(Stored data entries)
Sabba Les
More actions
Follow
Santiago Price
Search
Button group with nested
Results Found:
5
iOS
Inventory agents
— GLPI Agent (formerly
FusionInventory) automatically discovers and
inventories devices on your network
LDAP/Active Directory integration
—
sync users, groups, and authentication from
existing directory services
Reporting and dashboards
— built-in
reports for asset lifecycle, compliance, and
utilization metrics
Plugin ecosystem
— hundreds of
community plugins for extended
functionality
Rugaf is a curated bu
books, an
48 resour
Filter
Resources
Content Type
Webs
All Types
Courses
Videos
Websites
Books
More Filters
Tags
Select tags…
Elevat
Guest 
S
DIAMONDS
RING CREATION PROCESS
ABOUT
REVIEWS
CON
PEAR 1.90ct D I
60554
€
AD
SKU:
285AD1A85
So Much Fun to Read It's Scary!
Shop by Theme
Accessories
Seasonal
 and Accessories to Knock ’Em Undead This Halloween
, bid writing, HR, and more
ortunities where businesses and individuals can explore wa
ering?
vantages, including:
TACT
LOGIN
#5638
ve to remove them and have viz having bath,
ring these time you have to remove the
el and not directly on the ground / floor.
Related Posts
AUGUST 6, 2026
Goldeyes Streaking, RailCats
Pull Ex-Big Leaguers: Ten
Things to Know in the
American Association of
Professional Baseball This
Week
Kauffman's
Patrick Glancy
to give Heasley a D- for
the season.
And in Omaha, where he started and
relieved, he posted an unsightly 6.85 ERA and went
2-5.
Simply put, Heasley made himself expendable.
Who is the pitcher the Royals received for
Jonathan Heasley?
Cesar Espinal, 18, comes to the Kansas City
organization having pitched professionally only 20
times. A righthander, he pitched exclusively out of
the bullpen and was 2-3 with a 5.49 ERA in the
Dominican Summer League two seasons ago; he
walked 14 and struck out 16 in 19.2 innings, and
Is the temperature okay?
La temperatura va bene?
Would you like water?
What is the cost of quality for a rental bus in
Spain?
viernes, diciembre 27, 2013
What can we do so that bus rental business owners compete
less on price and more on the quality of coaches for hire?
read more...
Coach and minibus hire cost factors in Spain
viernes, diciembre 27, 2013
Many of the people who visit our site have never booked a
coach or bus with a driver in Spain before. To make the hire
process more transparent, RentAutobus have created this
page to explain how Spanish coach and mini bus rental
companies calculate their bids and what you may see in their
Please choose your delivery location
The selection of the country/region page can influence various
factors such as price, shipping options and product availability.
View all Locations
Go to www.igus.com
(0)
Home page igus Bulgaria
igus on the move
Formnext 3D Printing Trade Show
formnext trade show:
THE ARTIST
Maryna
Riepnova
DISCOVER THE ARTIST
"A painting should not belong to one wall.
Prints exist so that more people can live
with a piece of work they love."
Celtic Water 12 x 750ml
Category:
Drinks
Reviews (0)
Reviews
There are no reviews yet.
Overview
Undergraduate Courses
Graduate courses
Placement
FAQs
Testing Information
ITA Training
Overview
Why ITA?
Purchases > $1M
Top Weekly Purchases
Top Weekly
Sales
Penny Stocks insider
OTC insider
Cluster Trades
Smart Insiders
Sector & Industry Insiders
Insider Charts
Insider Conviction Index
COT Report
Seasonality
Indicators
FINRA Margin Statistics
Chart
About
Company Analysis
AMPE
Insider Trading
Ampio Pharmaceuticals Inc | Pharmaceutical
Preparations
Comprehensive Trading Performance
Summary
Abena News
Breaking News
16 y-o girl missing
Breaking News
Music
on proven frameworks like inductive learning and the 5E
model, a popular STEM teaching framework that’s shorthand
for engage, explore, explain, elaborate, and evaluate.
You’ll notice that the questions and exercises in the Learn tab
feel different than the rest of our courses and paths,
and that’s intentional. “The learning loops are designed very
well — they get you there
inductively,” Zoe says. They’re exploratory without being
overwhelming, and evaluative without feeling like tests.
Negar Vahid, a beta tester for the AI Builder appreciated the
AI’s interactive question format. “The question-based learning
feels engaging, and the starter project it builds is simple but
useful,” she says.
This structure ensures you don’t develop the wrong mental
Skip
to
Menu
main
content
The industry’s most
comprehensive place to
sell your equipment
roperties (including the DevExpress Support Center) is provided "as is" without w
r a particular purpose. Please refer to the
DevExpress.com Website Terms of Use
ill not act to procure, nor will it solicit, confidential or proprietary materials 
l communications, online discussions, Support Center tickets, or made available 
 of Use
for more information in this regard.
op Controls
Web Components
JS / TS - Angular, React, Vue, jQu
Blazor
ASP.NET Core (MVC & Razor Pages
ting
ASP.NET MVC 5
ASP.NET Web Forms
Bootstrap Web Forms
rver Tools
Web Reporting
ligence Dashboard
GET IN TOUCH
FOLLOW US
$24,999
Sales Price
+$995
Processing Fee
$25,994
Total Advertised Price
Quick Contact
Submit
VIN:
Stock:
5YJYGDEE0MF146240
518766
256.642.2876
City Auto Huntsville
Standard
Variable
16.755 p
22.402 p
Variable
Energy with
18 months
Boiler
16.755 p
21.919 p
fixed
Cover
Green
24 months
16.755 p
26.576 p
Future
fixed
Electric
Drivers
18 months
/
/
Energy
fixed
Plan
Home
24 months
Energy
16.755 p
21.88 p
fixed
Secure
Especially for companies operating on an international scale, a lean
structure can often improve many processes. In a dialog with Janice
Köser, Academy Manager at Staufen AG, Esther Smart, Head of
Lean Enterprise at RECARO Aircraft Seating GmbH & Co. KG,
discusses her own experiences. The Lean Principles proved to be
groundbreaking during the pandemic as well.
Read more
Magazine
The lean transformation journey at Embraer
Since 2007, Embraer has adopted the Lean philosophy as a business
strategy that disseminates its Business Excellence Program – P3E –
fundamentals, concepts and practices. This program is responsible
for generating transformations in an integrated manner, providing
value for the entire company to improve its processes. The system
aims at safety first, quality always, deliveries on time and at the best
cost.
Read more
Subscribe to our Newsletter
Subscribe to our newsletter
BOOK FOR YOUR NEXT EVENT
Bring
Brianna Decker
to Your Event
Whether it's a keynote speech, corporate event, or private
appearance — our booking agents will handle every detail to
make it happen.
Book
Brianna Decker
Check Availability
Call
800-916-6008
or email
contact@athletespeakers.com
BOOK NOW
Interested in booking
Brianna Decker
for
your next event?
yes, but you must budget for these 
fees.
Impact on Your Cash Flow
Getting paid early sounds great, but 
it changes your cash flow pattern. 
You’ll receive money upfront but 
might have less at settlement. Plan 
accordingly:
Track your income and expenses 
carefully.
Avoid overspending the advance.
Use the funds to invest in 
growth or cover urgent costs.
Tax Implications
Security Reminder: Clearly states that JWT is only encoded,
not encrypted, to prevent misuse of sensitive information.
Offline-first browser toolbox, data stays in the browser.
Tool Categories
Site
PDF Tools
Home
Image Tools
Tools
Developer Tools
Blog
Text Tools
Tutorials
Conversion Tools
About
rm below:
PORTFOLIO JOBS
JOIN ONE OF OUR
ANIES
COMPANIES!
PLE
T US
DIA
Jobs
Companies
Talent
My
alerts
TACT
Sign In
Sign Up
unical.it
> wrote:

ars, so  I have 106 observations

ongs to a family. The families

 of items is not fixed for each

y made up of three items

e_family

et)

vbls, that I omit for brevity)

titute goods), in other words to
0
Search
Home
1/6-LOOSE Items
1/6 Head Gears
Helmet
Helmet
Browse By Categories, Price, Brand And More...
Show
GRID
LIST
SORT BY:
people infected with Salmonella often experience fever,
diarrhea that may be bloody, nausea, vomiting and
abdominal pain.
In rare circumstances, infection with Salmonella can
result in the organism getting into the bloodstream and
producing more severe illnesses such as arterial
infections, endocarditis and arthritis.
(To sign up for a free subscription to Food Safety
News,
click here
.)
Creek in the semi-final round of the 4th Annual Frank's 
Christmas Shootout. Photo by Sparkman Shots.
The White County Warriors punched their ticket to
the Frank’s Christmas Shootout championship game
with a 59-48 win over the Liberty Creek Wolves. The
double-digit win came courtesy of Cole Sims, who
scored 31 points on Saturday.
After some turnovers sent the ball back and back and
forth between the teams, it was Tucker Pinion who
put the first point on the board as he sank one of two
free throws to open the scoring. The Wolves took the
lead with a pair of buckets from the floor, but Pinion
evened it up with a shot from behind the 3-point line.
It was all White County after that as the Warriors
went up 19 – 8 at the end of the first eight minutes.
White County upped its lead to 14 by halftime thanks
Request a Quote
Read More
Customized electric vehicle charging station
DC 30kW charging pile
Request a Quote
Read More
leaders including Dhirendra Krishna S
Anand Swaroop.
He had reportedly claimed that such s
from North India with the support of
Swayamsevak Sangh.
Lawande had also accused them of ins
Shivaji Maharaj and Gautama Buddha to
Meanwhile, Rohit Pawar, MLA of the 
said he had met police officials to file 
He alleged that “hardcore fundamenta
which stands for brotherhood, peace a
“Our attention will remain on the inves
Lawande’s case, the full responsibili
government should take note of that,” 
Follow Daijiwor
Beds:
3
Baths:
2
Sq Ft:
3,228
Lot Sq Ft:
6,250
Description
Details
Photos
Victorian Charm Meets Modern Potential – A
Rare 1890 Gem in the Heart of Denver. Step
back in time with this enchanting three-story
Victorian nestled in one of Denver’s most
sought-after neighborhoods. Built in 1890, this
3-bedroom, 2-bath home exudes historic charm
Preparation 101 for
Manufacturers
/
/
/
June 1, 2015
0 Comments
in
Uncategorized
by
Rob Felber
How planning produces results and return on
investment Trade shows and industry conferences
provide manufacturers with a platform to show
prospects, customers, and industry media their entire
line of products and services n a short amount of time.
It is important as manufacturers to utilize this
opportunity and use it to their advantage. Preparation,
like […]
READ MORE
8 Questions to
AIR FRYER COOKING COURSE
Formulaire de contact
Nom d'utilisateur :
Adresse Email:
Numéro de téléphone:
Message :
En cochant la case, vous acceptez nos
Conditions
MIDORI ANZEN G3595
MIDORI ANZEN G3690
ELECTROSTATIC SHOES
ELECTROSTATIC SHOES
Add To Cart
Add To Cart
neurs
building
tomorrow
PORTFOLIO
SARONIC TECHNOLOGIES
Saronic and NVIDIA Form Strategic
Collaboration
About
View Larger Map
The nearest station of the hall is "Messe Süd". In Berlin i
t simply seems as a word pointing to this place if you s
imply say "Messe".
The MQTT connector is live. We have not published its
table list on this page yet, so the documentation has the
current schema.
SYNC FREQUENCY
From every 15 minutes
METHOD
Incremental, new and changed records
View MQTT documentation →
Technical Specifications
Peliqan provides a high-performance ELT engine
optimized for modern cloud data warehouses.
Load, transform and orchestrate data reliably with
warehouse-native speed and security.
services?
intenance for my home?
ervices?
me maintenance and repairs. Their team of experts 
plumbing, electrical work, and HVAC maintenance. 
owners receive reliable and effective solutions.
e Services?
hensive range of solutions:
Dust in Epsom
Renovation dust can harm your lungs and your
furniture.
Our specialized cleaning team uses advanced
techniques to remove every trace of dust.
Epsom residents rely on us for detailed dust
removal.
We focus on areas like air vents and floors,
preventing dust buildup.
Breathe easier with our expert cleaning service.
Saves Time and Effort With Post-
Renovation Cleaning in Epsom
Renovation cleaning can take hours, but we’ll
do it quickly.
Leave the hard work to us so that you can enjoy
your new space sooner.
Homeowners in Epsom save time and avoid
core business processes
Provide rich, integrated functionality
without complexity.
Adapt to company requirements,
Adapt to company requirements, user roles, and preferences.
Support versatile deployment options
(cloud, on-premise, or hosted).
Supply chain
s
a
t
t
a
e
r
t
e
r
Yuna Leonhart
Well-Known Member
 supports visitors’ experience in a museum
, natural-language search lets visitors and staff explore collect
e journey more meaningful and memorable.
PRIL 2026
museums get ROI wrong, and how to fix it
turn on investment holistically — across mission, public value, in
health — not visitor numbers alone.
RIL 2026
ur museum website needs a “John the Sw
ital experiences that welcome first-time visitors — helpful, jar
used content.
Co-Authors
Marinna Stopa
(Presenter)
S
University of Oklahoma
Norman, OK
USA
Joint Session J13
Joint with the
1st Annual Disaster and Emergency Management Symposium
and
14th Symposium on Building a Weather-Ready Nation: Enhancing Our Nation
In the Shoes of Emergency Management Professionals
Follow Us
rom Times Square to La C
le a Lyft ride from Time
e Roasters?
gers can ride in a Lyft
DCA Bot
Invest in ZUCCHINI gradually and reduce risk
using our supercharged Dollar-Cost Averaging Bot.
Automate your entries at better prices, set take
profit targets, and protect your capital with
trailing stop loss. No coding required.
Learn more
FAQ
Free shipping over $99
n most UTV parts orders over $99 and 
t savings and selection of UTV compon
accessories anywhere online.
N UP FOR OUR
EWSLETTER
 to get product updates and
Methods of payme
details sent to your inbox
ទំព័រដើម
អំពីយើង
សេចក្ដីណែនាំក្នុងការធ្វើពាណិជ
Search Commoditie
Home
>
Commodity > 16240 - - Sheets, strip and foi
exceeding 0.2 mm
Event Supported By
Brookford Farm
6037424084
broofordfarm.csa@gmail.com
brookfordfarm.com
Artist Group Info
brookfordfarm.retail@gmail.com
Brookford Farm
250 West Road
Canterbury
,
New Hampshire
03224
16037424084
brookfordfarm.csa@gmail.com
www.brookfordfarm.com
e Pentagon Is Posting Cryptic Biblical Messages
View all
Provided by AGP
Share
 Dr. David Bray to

[Exercise description]: Please write out, exactly as they appear above, only the lines in the stretch from the line with "turn on investment" through the line with "n most UTV parts orders over $99 and".

[Result for this exercise]:
turn on investment holistically — across mission, public value, in
health — not visitor numbers alone.
RIL 2026
ur museum website needs a “John the Sw
ital experiences that welcome first-time visitors — helpful, jar
used content.
Co-Authors
Marinna Stopa
(Presenter)
S
University of Oklahoma
Norman, OK
USA
Joint Session J13
Joint with the
1st Annual Disaster and Emergency Management Symposium
and
14th Symposium on Building a Weather-Ready Nation: Enhancing Our Nation
In the Shoes of Emergency Management Professionals
Follow Us
rom Times Square to La C
le a Lyft ride from Time
e Roasters?
gers can ride in a Lyft
DCA Bot
Invest in ZUCCHINI gradually and reduce risk
using our supercharged Dollar-Cost Averaging Bot.
Automate your entries at better prices, set take
profit targets, and protect your capital with
trailing stop loss. No coding required.
Learn more
FAQ
Free shipping over $99
n most UTV parts orders over $99 and 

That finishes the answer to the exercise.